Nibiru/12th planet material is a source of great hilarity for astronomers and will soon be featured on the "Bad Astronomy" site
(Phil Plait will be on Art Bell later this month and wants to have a page up in time
(explaining in simple terms why the idea's so ludicrous) for that show.)
This is the most famous debunking page: www.planet-x.150m.com...
It made Crank.Net's list of worst science pages: www.crank.net...
So why's it such bad science? In a nutshell, it proposes a Mysterious Big Bad Planet (we're talking a BIG one) is lurking out beyond the Ort cloud
-- or maybe it's a brown dwarf star or maybe just a big monster comet (depends on which version you read.)
It's supposed to be sneaking up on us (unannounced by astronomers (who are supposed to be in some secret evil government cabal... all of them... the
minute you get your first job they apparently swear you into the secret cabal...) Apparently every telescope on the planet ALSO has some sort of
secret label on them saying "if you report any strange planet, aliens will pop out of the woodwork and pound you to death with sauerkraut", for no
astronomer or stargazer has ever reported this thing.

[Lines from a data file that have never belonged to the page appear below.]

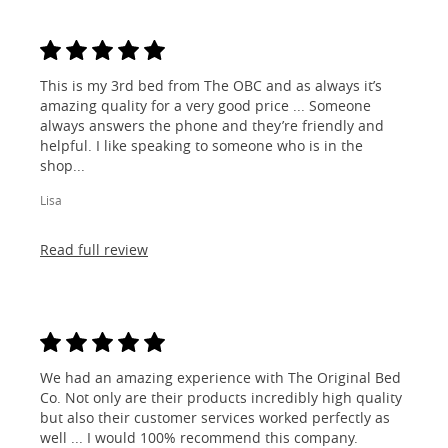
This is my 3rd bed from The OBC and as always it’s
amazing quality for a very good price ... Someone
always answers the phone and they’re friendly and
helpful. I like speaking to someone who is in the
shop...
Lisa
Read full review
We had an amazing experience with The Original Bed
Co. Not only are their products incredibly high quality
but also their customer services worked perfectly as
well ... I would 100% recommend this company.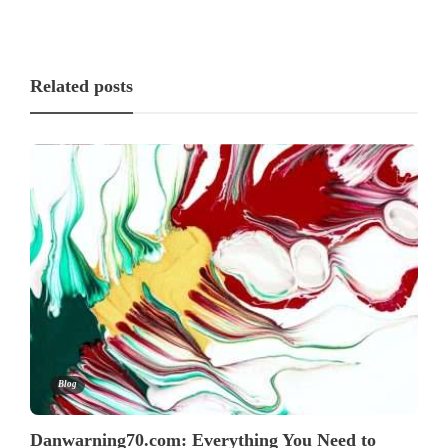
Related posts
Blog
Danwarning70.com: Everything You Need to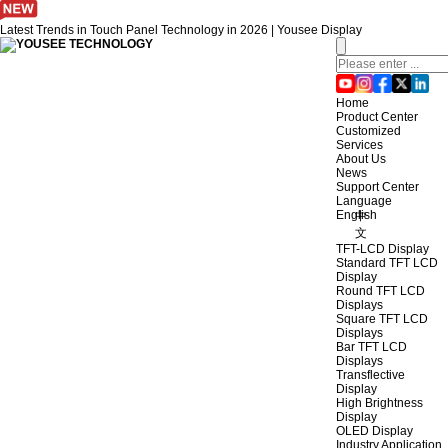
Latest Trends in Touch Panel Technology in 2026 | Yousee Display
Home
Product Center
Customized
Services
About Us
News
Support Center
Language
English
中
文
TFT-LCD Display
Standard TFT LCD
Display
Round TFT LCD
Displays
Square TFT LCD
Displays
Bar TFT LCD
Displays
Transflective
Display
High Brightness
Display
OLED Display
Industry Application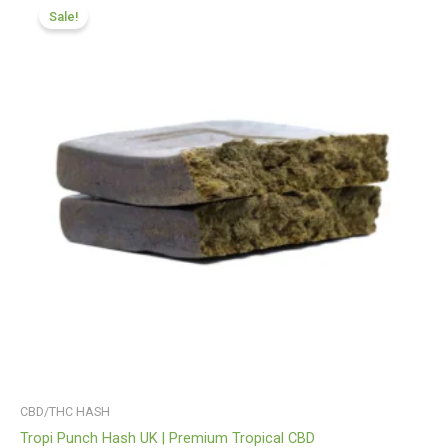
range:
Sale!
£116.88
through
£820.09
CBD/THC HASH
Tropi Punch Hash UK | Premium Tropical CBD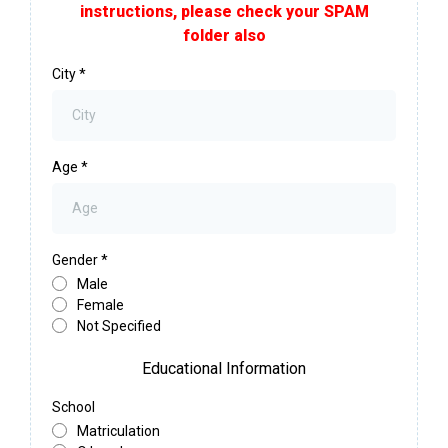
instructions, please check your SPAM
folder also
City
*
Age
*
Gender
*
Male
Female
Not Specified
Educational Information
School
Matriculation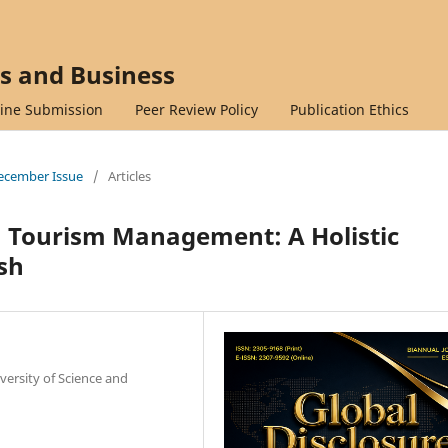
cs and Business
ine Submission
Peer Review Policy
Publication Ethics
 December Issue
/
Articles
Tourism Management: A Holistic
sh
versity of Science and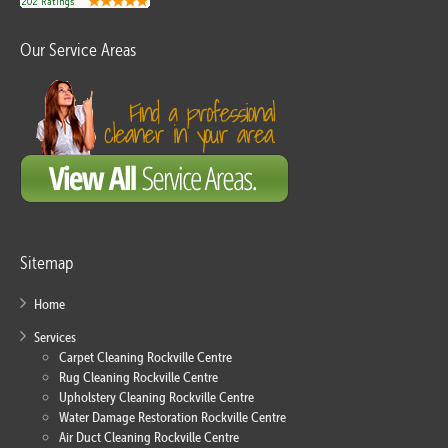
Our Service Areas
Sitemap
Home
Services
Carpet Cleaning Rockville Centre
Rug Cleaning Rockville Centre
Upholstery Cleaning Rockville Centre
Water Damage Restoration Rockville Centre
Air Duct Cleaning Rockville Centre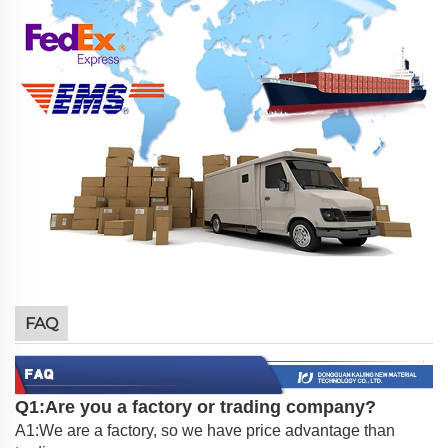
FAQ
Q1:Are you a factory or trading company?
A1:We are a factory, so we have price advantage than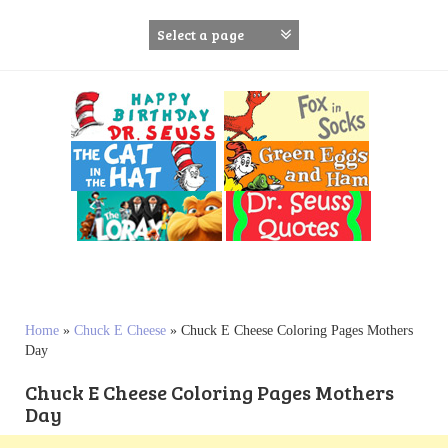
S
k
i
p
t
o
c
o
n
t
e
n
t
Home
»
Chuck E Cheese
»
Chuck E Cheese Coloring Pages Mothers
Day
Chuck E Cheese Coloring Pages Mothers
Day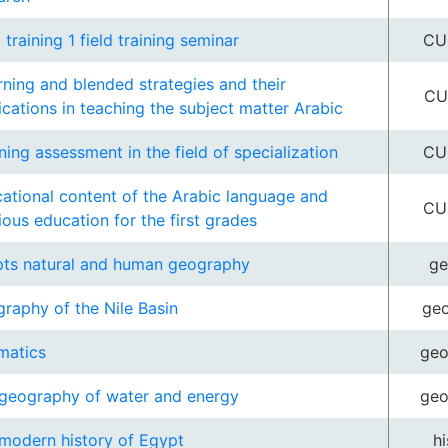
d training 1 field training seminar
CU
rning and blended strategies and their
CU
ications in teaching the subject matter Arabic
ning assessment in the field of specialization
CU
ational content of the Arabic language and
CU
gious education for the first grades
ts natural and human geography
ge
raphy of the Nile Basin
ge
matics
ge
geography of water and energy
ge
modern history of Egypt
hi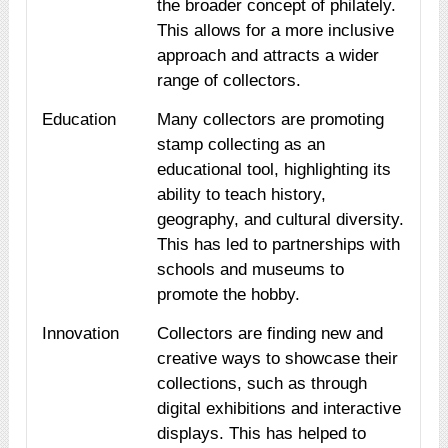
the broader concept of philately.
This allows for a more inclusive
approach and attracts a wider
range of collectors.
Education
Many collectors are promoting
stamp collecting as an
educational tool, highlighting its
ability to teach history,
geography, and cultural diversity.
This has led to partnerships with
schools and museums to
promote the hobby.
Innovation
Collectors are finding new and
creative ways to showcase their
collections, such as through
digital exhibitions and interactive
displays. This has helped to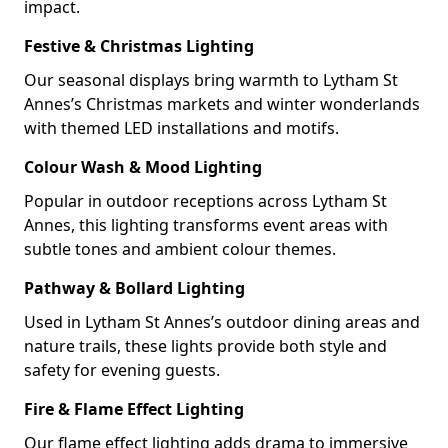
impact.
Festive & Christmas Lighting
Our seasonal displays bring warmth to Lytham St
Annes’s Christmas markets and winter wonderlands
with themed LED installations and motifs.
Colour Wash & Mood Lighting
Popular in outdoor receptions across Lytham St
Annes, this lighting transforms event areas with
subtle tones and ambient colour themes.
Pathway & Bollard Lighting
Used in Lytham St Annes’s outdoor dining areas and
nature trails, these lights provide both style and
safety for evening guests.
Fire & Flame Effect Lighting
Our flame effect lighting adds drama to immersive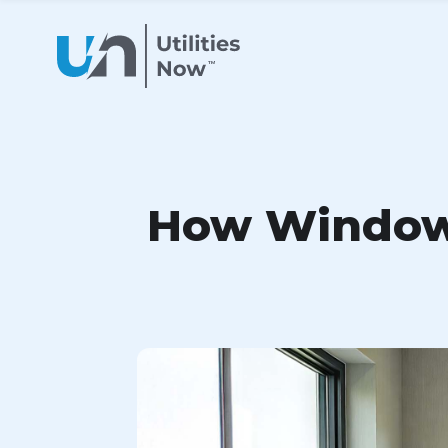
How Window 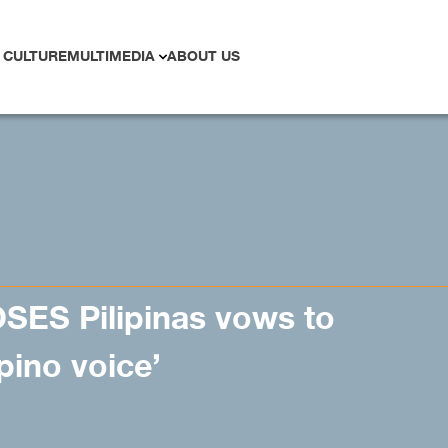
 CULTURE
MULTIMEDIA
ABOUT US
SES Pilipinas vows to
ipino voice’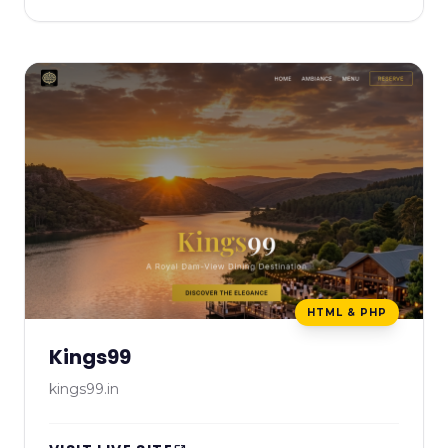
HTML & PHP
Kings99
kings99.in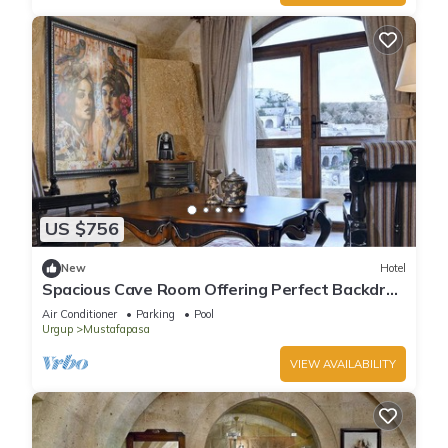
US $756
New
Hotel
Spacious Cave Room Offering Perfect Backdrop
| Outdoor Pool Access
Air Conditioner
Parking
Pool
Urgup
Mustafapasa
VIEW AVAILABILITY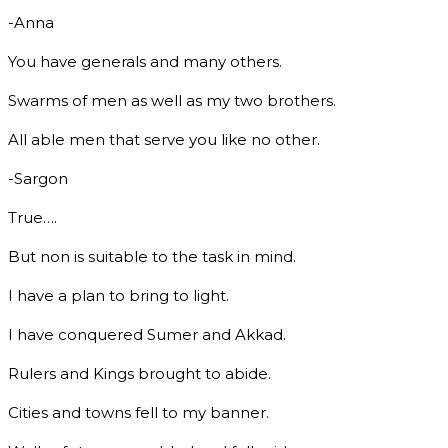
-Anna
You have generals and many others.
Swarms of men as well as my two brothers.
All able men that serve you like no other.
-Sargon
True….
But non is suitable to the task in mind.
I have a plan to bring to light.
I have conquered Sumer and Akkad.
Rulers and Kings brought to abide.
Cities and towns fell to my banner.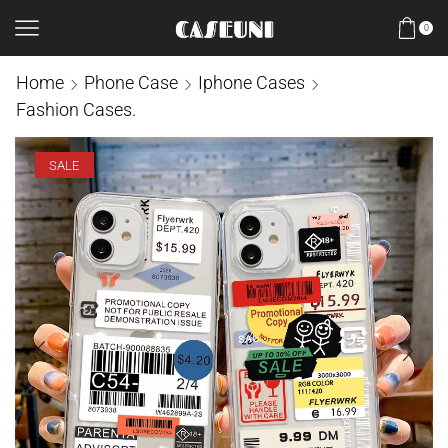
0
Home
Phone Case
Iphone Cases
Fashion Cases.
SALE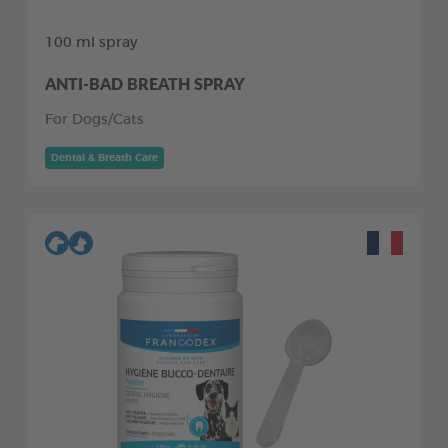
100 ml spray
ANTI-BAD BREATH SPRAY
For Dogs/Cats
Dental & Breath Care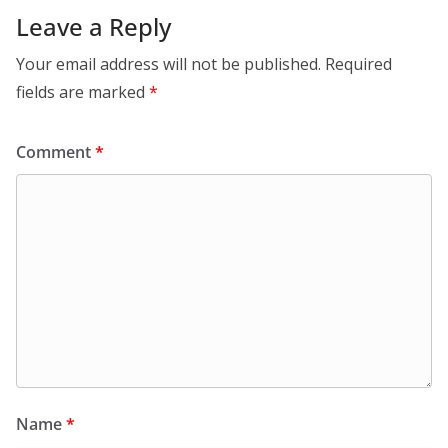
Leave a Reply
Your email address will not be published.
Required
fields are marked
*
Comment
*
Name
*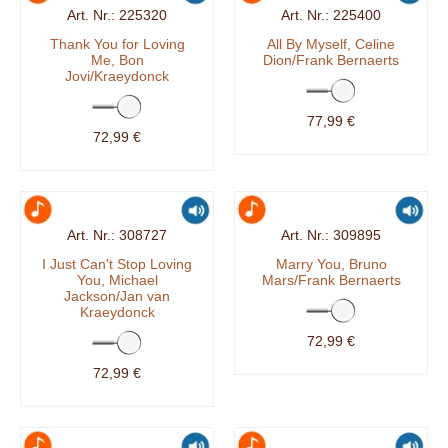
225320
225400
Thank You for Loving
All By Myself, Celine
Me, Bon
Dion/Frank Bernaerts
Jovi/Kraeydonck
77,99 €
72,99 €
308727
309895
I Just Can't Stop Loving
Marry You, Bruno
You, Michael
Mars/Frank Bernaerts
Jackson/Jan van
Kraeydonck
72,99 €
72,99 €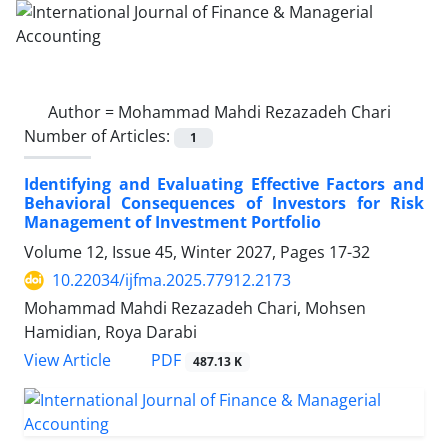
Author =
Mohammad Mahdi Rezazadeh Chari
Number of Articles:
1
Identifying and Evaluating Effective Factors and
Behavioral Consequences of Investors for Risk
Management of Investment Portfolio
Volume 12, Issue 45, Winter 2027, Pages
17-32
10.22034/ijfma.2025.77912.2173
Mohammad Mahdi Rezazadeh Chari, Mohsen
Hamidian, Roya Darabi
PDF
View Article
487.13 K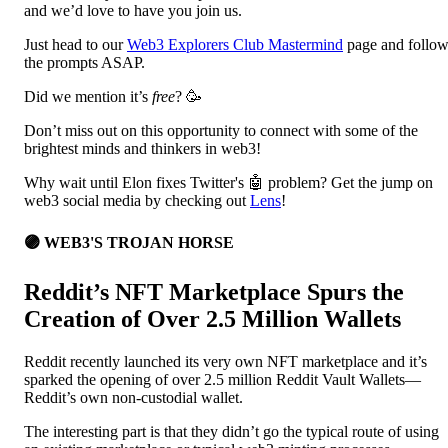
and we’d love to have you join us.
Just head to our
Web3 Explorers Club Mastermind
page and follo
the prompts ASAP.
Did we mention it’s
free
? 🥳
Don’t miss out on this opportunity to connect with some of the
brightest minds and thinkers in web3!
Why wait until Elon fixes Twitter's 🤖 problem? Get the jump on
web3 social media by checking out
Lens
!
🟣 WEB3'S TROJAN HORSE
Reddit’s NFT Marketplace Spurs the
Creation of Over 2.5 Million Wallets
Reddit recently launched its very own NFT marketplace and it’s
sparked the opening of over 2.5 million Reddit Vault Wallets—
Reddit’s own non-custodial wallet.
The interesting part is that they didn’t go the typical route of using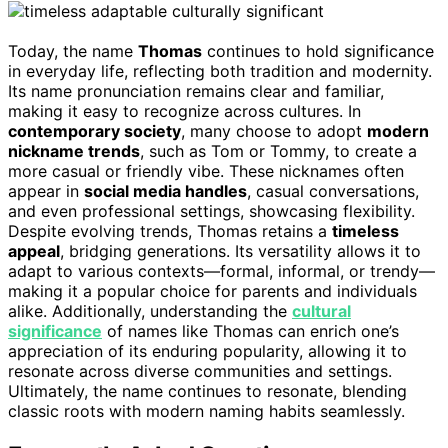
Today, the name
Thomas
continues to hold significance
in everyday life, reflecting both tradition and modernity.
Its name pronunciation remains clear and familiar,
making it easy to recognize across cultures. In
contemporary society
, many choose to adopt
modern
nickname trends
, such as Tom or Tommy, to create a
more casual or friendly vibe. These nicknames often
appear in
social media handles
, casual conversations,
and even professional settings, showcasing flexibility.
Despite evolving trends, Thomas retains a
timeless
appeal
, bridging generations. Its versatility allows it to
adapt to various contexts—formal, informal, or trendy—
making it a popular choice for parents and individuals
alike. Additionally, understanding the
cultural
significance
of names like Thomas can enrich one’s
appreciation of its enduring popularity, allowing it to
resonate across diverse communities and settings.
Ultimately, the name continues to resonate, blending
classic roots with modern naming habits seamlessly.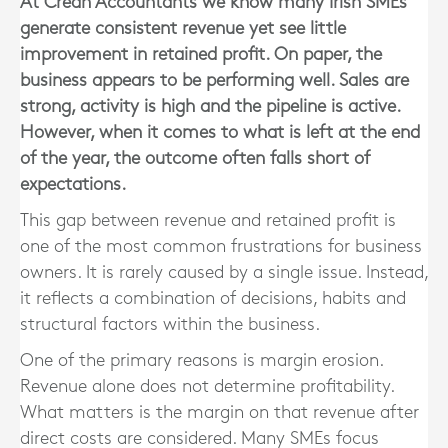
At Crean Accountants we know many Irish SMEs
generate consistent revenue yet see little
improvement in retained profit. On paper, the
business appears to be performing well. Sales are
strong, activity is high and the pipeline is active.
However, when it comes to what is left at the end
of the year, the outcome often falls short of
expectations.
This gap between revenue and retained profit is
one of the most common frustrations for business
owners. It is rarely caused by a single issue. Instead,
it reflects a combination of decisions, habits and
structural factors within the business.
One of the primary reasons is margin erosion.
Revenue alone does not determine profitability.
What matters is the margin on that revenue after
direct costs are considered. Many SMEs focus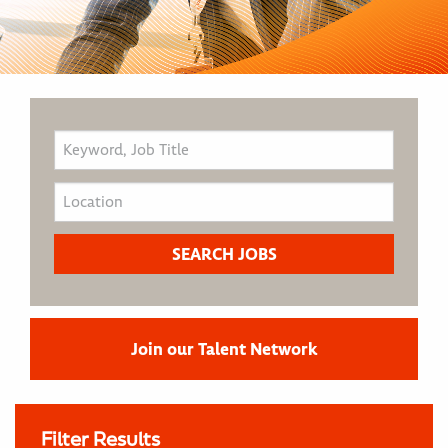
Join our Talent Network
Filter Results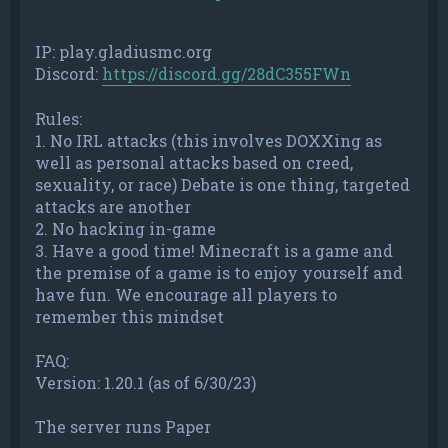
IP: play.gladiusmc.org
Discord:
https://discord.gg/28dC355FWn
Rules:
1. No IRL attacks (this involves DOXXing as
well as personal attacks based on creed,
sexuality, or race) Debate is one thing, targeted
attacks are another
2. No hacking in-game
3. Have a good time! Minecraft is a game and
the premise of a game is to enjoy yourself and
have fun. We encourage all players to
remember this mindset
FAQ:
Version: 1.20.1 (as of 6/30/23)
The server runs Paper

It's supposedly going to move from the Ort cloud region to the Earth in the next 365 days. This means it's got to be approaching the Earth at
near-light speeds (warp six, Mr. Sulu!.)
(well, actually, about 1/2 AU (half the distance from the earth to the sun) every day from now till then.)
THEN... when it gets near Earth (after accelerating all this time), it will suddenly put on the brakes and do a leisurely stroll around the Earth/Sun
and then will suddenly slingshot back into the outer dark (at Warp six again, presumably.)
Anyway, those pages are a good read if you're into some nice explainations of Silly Science.
But no, we're not going to be attacked by some rogue celestial body -- and the calculations that suggested a 12th planet in the first place were
based on inaccurate data. Better measurements of the outer planets by Voyager proved that there weren't any oddities in the orbits after all.